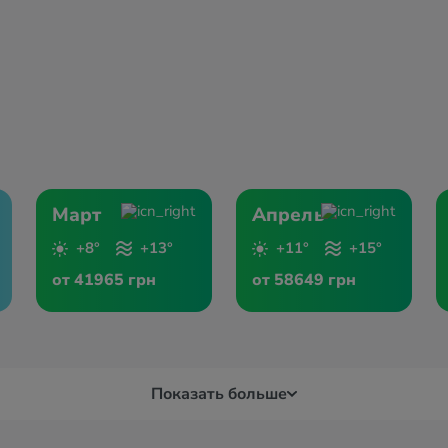
Март
Апрель
+8°
+13°
+11°
+15°
от 41965 грн
от 58649 грн
Показать больше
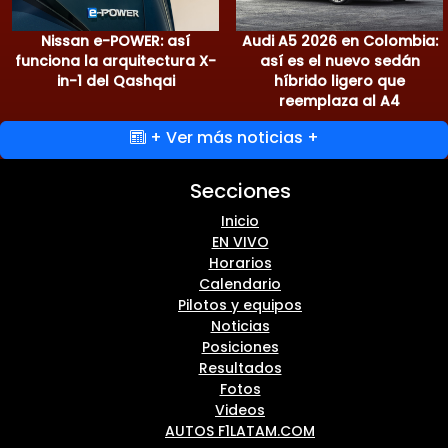
Nissan e-POWER: así
Audi A5 2026 en Colombia:
funciona la arquitectura X-
así es el nuevo sedán
in-1 del Qashqai
híbrido ligero que
reemplaza al A4
+ Ver más noticias +
Secciones
Inicio
EN VIVO
Horarios
Calendario
Pilotos y equipos
Noticias
Posiciones
Resultados
Fotos
Videos
AUTOS F1LATAM.COM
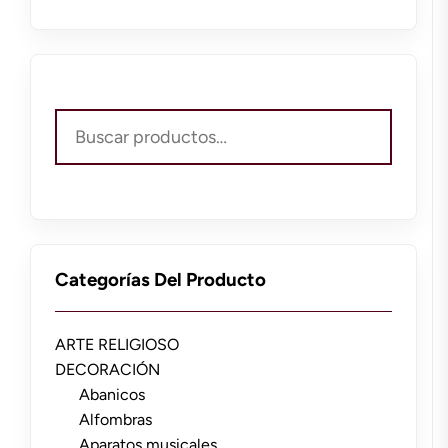
Buscar
por:
Categorías Del Producto
ARTE RELIGIOSO
DECORACIÓN
Abanicos
Alfombras
Aparatos musicales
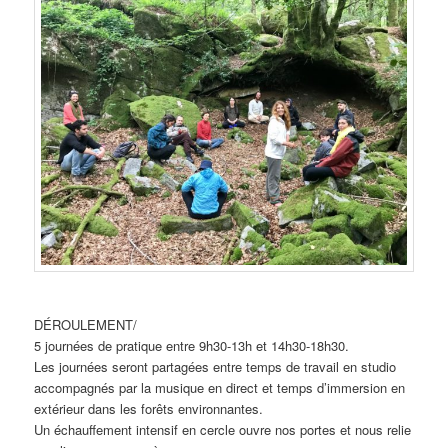
DÉROULEMENT/
5 journées de pratique entre 9h30-13h et 14h30-18h30.
Les journées seront partagées entre temps de travail en studio
accompagnés par la musique en direct et temps d’immersion en
extérieur dans les forêts environnantes.
Un échauffement intensif en cercle ouvre nos portes et nous relie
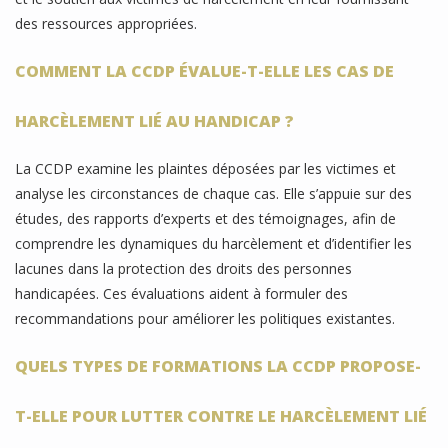
des ressources appropriées.
COMMENT LA CCDP ÉVALUE-T-ELLE LES CAS DE
HARCÈLEMENT LIÉ AU HANDICAP ?
La CCDP examine les plaintes déposées par les victimes et
analyse les circonstances de chaque cas. Elle s’appuie sur des
études, des rapports d’experts et des témoignages, afin de
comprendre les dynamiques du harcèlement et d’identifier les
lacunes dans la protection des droits des personnes
handicapées. Ces évaluations aident à formuler des
recommandations pour améliorer les politiques existantes.
QUELS TYPES DE FORMATIONS LA CCDP PROPOSE-
T-ELLE POUR LUTTER CONTRE LE HARCÈLEMENT LIÉ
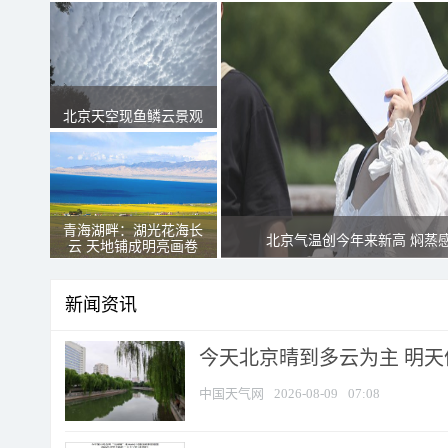
北京天空现鱼鳞云景观
青海湖畔：湖光花海长
北京气温创今年来新高 焖蒸
云 天地铺成明亮画卷
新闻资讯
今天北京晴到多云为主 明
中国天气网
2026-08-09
07:08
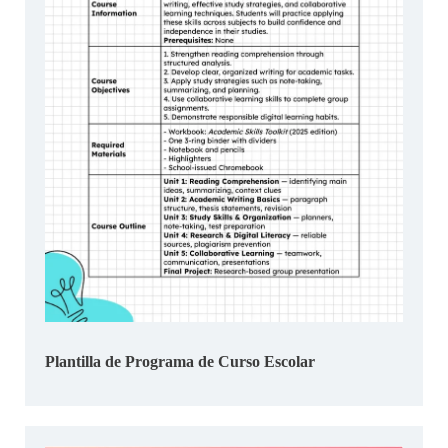
Plantilla de Programa de Curso Escolar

---

TASK STATEMENT
If an entry holds a picture, leave that picture out, and transcribe the rest of the listing above exactly.

PROBLEM SOLUTION
Март
Апрель
+8°
+13°
+11°
+15°
от 41965 грн
от 58649 грн
Показать больше
Nissan e-POWER: así
Audi A5 2026 en Colombia:
funciona la arquitectura X-
así es el nuevo sedán
in-1 del Qashqai
híbrido ligero que
reemplaza al A4
+ Ver más noticias +
Secciones
Inicio
EN VIVO
Horarios
Calendario
Pilotos y equipos
Noticias
Posiciones
Resultados
Fotos
Videos
AUTOS F1LATAM.COM
Buscar
por:
Categorías Del Producto
ARTE RELIGIOSO
DECORACIÓN
Abanicos
Alfombras
Aparatos musicales
DÉROULEMENT/
5 journées de pratique entre 9h30-13h et 14h30-18h30.
Les journées seront partagées entre temps de travail en studio
accompagnés par la musique en direct et temps d’immersion en
extérieur dans les forêts environnantes.
Un échauffement intensif en cercle ouvre nos portes et nous relie
des ressources appropriées.
COMMENT LA CCDP ÉVALUE-T-ELLE LES CAS DE
HARCÈLEMENT LIÉ AU HANDICAP ?
La CCDP examine les plaintes déposées par les victimes et
analyse les circonstances de chaque cas. Elle s’appuie sur des
études, des rapports d’experts et des témoignages, afin de
comprendre les dynamiques du harcèlement et d’identifier les
lacunes dans la protection des droits des personnes
handicapées. Ces évaluations aident à formuler des
recommandations pour améliorer les politiques existantes.
QUELS TYPES DE FORMATIONS LA CCDP PROPOSE-
T-ELLE POUR LUTTER CONTRE LE HARCÈLEMENT LIÉ
北京天空现鱼鳞云景观
青海湖畔：湖光花海长
北京气温创今年来新高 焖蒸
云 天地铺成明亮画卷
新闻资讯
今天北京晴到多云为主 明
中国天气网
2026-08-09
07:08
Plantilla de Programa de Curso Escolar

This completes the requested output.